_Dataset entries_:
-*-*-
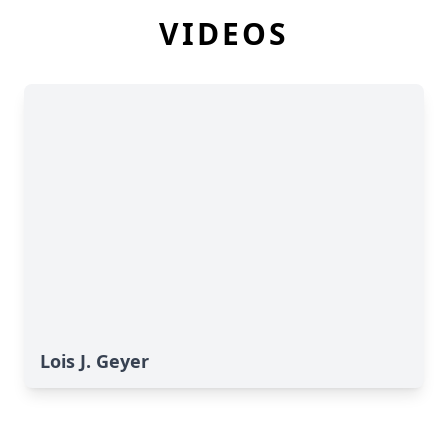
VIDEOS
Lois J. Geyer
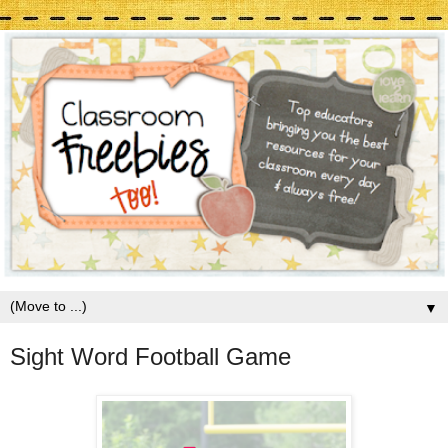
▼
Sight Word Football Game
-*-*-
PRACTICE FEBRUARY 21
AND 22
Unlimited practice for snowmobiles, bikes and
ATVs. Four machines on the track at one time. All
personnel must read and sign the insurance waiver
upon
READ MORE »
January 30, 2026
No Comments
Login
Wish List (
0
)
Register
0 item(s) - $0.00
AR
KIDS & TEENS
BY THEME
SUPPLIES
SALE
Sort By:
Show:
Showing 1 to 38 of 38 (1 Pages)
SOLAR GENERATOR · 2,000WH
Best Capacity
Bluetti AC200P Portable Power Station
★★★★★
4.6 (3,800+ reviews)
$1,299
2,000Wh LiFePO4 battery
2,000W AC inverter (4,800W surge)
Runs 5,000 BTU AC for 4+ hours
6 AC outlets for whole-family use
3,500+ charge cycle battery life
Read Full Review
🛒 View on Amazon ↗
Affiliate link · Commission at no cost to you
-*-*-
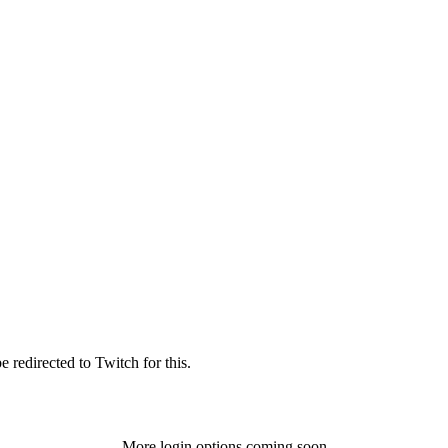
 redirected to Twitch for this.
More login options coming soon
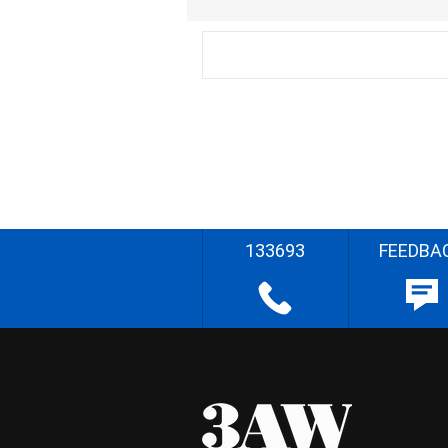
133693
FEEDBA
-*-*-
The reply should consist solely of the lines above from the one that has "Showing 1 to 38 of 38 (1 Pages)" through the one that has "Affiliate link · Commission at no cost to you", reproduced exactly.

Showing 1 to 38 of 38 (1 Pages)
SOLAR GENERATOR · 2,000WH
Best Capacity
Bluetti AC200P Portable Power Station
★★★★★
4.6 (3,800+ reviews)
$1,299
2,000Wh LiFePO4 battery
2,000W AC inverter (4,800W surge)
Runs 5,000 BTU AC for 4+ hours
6 AC outlets for whole-family use
3,500+ charge cycle battery life
Read Full Review
🛒 View on Amazon ↗
Affiliate link · Commission at no cost to you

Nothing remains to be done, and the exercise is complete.